Swastikas on White Walls by Daniel Rolnik

An old potbellied man, covered head to toe in swastika tattoos, stood in front of his work during the preview night of La Luz De Jesus’ annual group show. His painting, about 4ft long as well as tall, was of the same subject matter as the ink on his hands. Alarmed, I texted several friends who had art in the exhibition, “Do you know your piece is right next to that of a Nazi’s?”…”Lame!” They were just as shocked as I was.

When I left the gallery and got back home, I sat at my computer with my fingers hovering over the keyboard. I wanted to write about all the pieces I enjoyed in the exhibit – especially ones by young artists, who weren’t even in their early twenties yet but showed potential for real growth. However, I felt like I couldn’t do that because if someone actually visited the gallery based on my critique, they would be exposed to a work that I wouldn’t wish upon anyone’s eyes.

I looked up the artist who created the painting because I had questions. Was he a neo-Nazi? Was he making reference to the ancient usage of the symbol? Did he have some kind of contextualization for the work? Or was he just completely ignorant of its modern meaning?

I found the surface answers quickly. There were videos of him talking about reclaiming the symbol from the Nazis in order to bring it back to its original meaning – which can range as diversely as the symbol of eternity to East Asian Buddhists and as a symbol of healing to the Navajo. However, his painting was without argument representative of the swastikas employed by Hitler and not those of ancient civilizations – evidenced by the familiar Nazi style red background with a white circle in the center and a black swastika in the middle of it all. In ancient cultures, the swastika generally appears on either a deity or within the framework of a tapestry – oftentimes without using the colors red and white at all, but rather the organic colors of the surface materials like metallic bronzes or beige fabrics.

On a shallow level I should’ve been satisfied by all of this.
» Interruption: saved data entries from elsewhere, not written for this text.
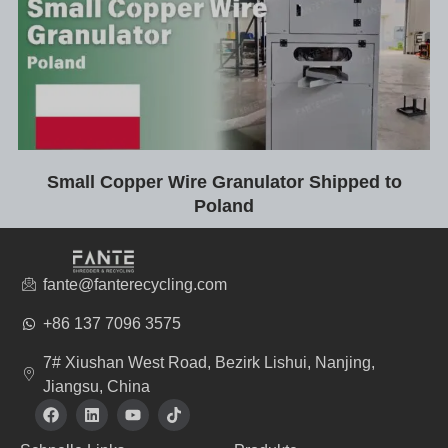
Small Copper Wire Granulator Shipped to
Poland
fante@fanterecycling.com
+86 137 7096 3575
7# Xiushan West Road, Bezirk Lishui, Nanjing,
Jiangsu, China
F
L
Y
T
a
i
o
i
c
n
u
k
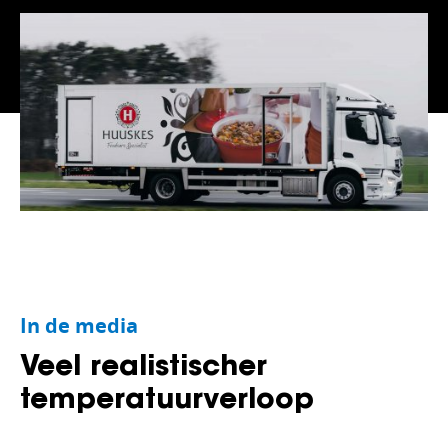
In de media
Veel realistischer
temperatuurverloop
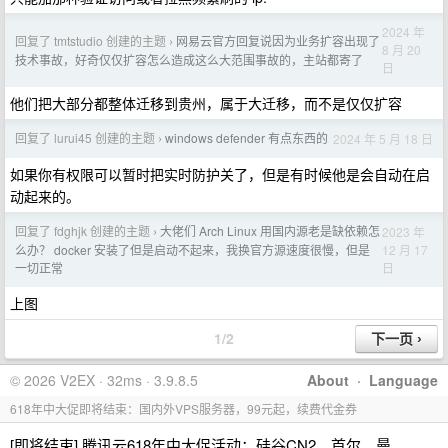
2024 年
回复了 tmtstudio 创建的主题
网易云官方回复说因为业务扩容出现了
›
8 月 20
技术事故，好奇仅仅扩容怎么造成这么大范围事故的，主站都寄了
日
他们把大部分都整体迁移到贵州，属于大迁移，而不是仅仅扩容
回复了 lurui45 创建的主题
windows defender 有点东西的
2024 年 5 月 18 日
›
如果你有权限可以暂时把实时防护关了，但是有时候他是会自动在启
动起来的。
回复了 fdghjk 创建的主题
大佬们 Arch Linux 用国内源老是缺依赖怎
2023 年
›
12 月 17
么办？ docker 安装了但是启动不起来，我换官方源速度很慢，但是
日
一切正常
上图
1/2
© 2026 V2EX · 32ms · 3.9.8.5
About
·
Language
618年中大促即将结束：国内外VPS服务器，99元起，续费代金券
[即将结束] 腾讯云618年中大促活动：硅谷CN2、首尔、曼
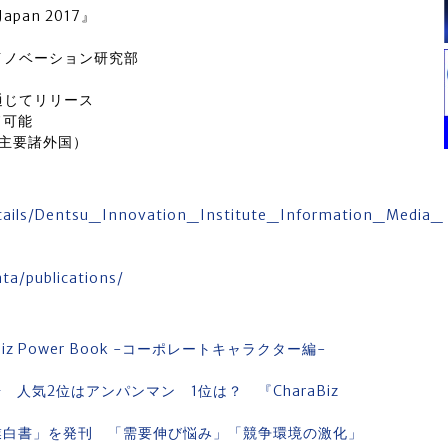
Japan 2017』
イノベーション研究部
を通じてリリース
ド可能
び主要諸外国）
etails/Dentsu_Innovation_Institute_Information_Media_
a/publications/
z Power Book -コーポレートキャラクター編-
ク
 人気2位はアンパンマン 1位は？ 『CharaBiz
産業白書」を発刊 「需要伸び悩み」「競争環境の激化」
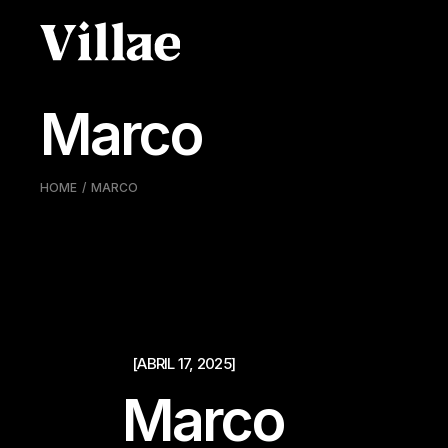
Skip
to
the
content
Marco
HOME
MARCO
[ABRIL 17, 2025]
Marco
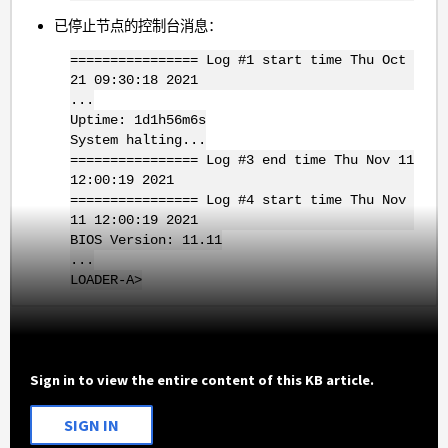
已停止节点的控制台消息：
================ Log #1 start time Thu Oct
21 09:30:18 2021
...
Uptime: 1d1h56m6s
System halting...
================ Log #3 end time Thu Nov 11
12:00:19 2021
================ Log #4 start time Thu Nov
11 12:00:19 2021
BIOS Version: 11.11
...
LOADER-A>
Sign in to view the entire content of this KB article.
SIGN IN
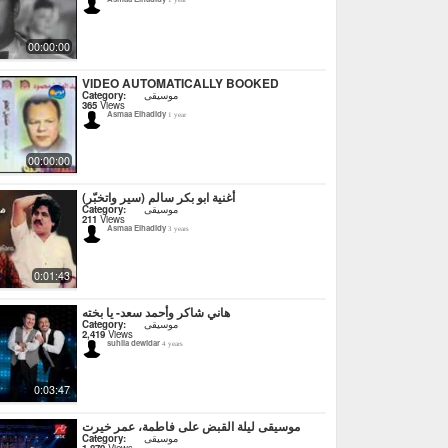
1 year
00:00:00
VIDEO AUTOMATICALLY BOOKED
Category:
موسيقى
365
Views
Asmaa Elhadidy
1 year
00:00:00
أغنية ابو بكر سالم (سير واتخبّر)
Category:
موسيقى
211
Views
Asmaa Elhadidy
3 years
0:01:43
هاني شاكر وأحمد سعد- يا بخته
Category:
موسيقى
2,419
Views
suhila dewidar
4 years
0:03:47
موسيقى ليلة القبض على فاطمة، عمر خيرت
Category:
موسيقى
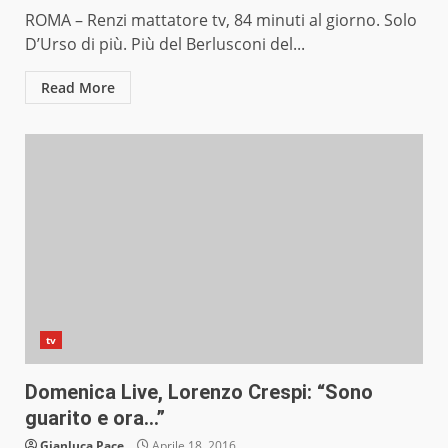
ROMA – Renzi mattatore tv, 84 minuti al giorno. Solo
D’Urso di più. Più del Berlusconi del...
Read More
tv
Domenica Live, Lorenzo Crespi: “Sono
guarito e ora…”
Gianluca Pace
Aprile 18, 2016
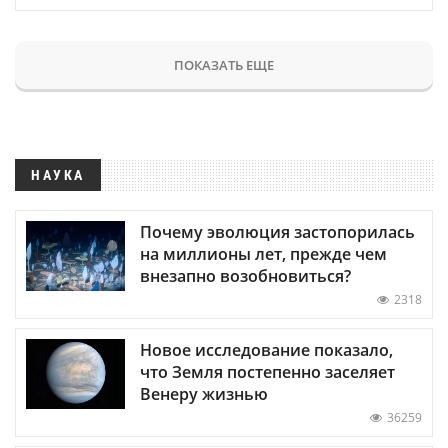
ПОКАЗАТЬ ЕЩЕ
НАУКА
Почему эволюция застопорилась
на миллионы лет, прежде чем
внезапно возобновиться?
2318
Новое исследование показало,
что Земля постепенно заселяет
Венеру жизнью
36259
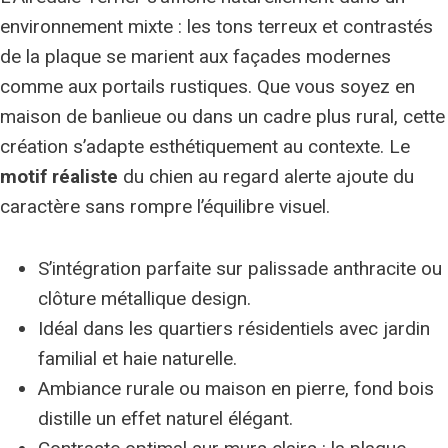
environnement mixte : les tons terreux et contrastés
de la plaque se marient aux façades modernes
comme aux portails rustiques. Que vous soyez en
maison de banlieue ou dans un cadre plus rural, cette
création s’adapte esthétiquement au contexte. Le
motif réaliste
du chien au regard alerte ajoute du
caractère sans rompre l’équilibre visuel.
S’intégration parfaite sur palissade anthracite ou
clôture métallique design.
Idéal dans les quartiers résidentiels avec jardin
familial et haie naturelle.
Ambiance rurale ou maison en pierre, fond bois
distille un effet naturel élégant.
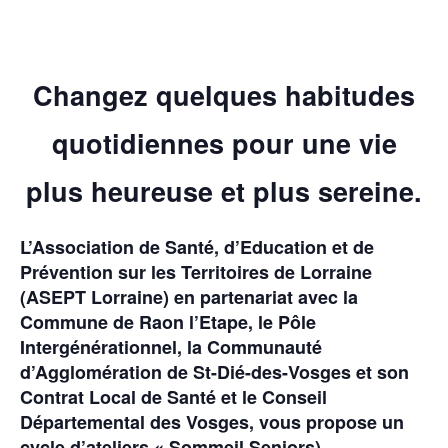
Changez quelques habitudes
quotidiennes pour une vie
plus heureuse et plus sereine.
L’Association de Santé, d’Education et de
Prévention sur les Territoires de Lorraine
(ASEPT Lorraine)
en partenariat avec la
Commune de Raon l’Etape, le Pôle
Intergénérationnel, la Communauté
d’Agglomération de St-Dié-des-Vosges et son
Contrat Local de Santé et le Conseil
Départemental des Vosges,
vous propose un
cycle d’ateliers « Sommeil Seniors).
Obviously, I had nothing to worry about, since this particular artist had no intention of being anti-Semitic. Yet that acceptance would also have meant ignoring an entire part of history that took place during WWII, from 1939-1945, when over 6 million innocent people were murdered for no reason whatsoever.

I cannot forget that multiple branches on my family tree literally stop because a soldier laden in swastikas killed them off. And he didn’t just shoot them or give them the decency of a proper burial. He stripped them nude and shaved their heads and gassed them and burned their babies in front of their mothers and threw their bodies into unmarked pits and then pissed on their corpses. It’s hard to even think about it without breaking down into tears. And Jews like me, as well as gentiles, can’t help but subconsciously feel those things when they view the image of a swastika – whether it’s from India or on the walls of a gallery­­­­ in Los Feliz.

In fact, the swastika and several other symbols used by the Nazis are actually outlawed in Germany under section 86a of the Strafgesetzbuch Law. And even though this may sound ridiculous, using the symbol for anti-Nazi protests will land you in jail. However, it’s easy to see why they do this when you actually step back to think about what the swastika means today. I mean just going into recent art history means that if the Holocaust wasn’t stopped or the artists themselves didn’t escape from concentration camps, key contemporary figures like Mark Rothko, Sol LeWitt, Judy Chicago, George Segal, Gary Baseman, and Roy Lichtenstein would never have been able to have shared their wonderful works with all of us.

So please, the next time you as a curator or artist think about putting a swastika in your work or exhibit, I beg that you first either meet a Holocaust survivor or visit Anne Frank’s house – a home not of refuge, but where she lived in the walls silently with her family hiding from the Nazis. Where she kept a journal of her memories written in the dark. Where the Gestapo ripped her life apart. And where a little girl who had done nothing wrong was hunted out like wild game and forced to live in fear. Go there and take it all in. Go there and attempt to feel what she felt before you just casually slap a swastika on a canvas or on your walls.

La Luz de Jesus Gallery http://www.laluzdejesus.com/

A version of this article by Daniel Rolnik has been published in the Jewish Journal.


1 Comment

  1. Thank you for saying so. The oft-used claim by artists of reclaiming violent symbols such as the swastika from Evil may have a certain nobility, but is all to often done in ignorance of the very real emotions such symbols can cause. Such an endeavor can not be done lightly and requires much research. I especially appreciate your suggestion about speaking to actual Holocaust survivors. Just because these symbols are easily recognized in the mainstream does not mean that everyone, including the artists working with these icons, understand the deeper meanings and histories imbedded in them.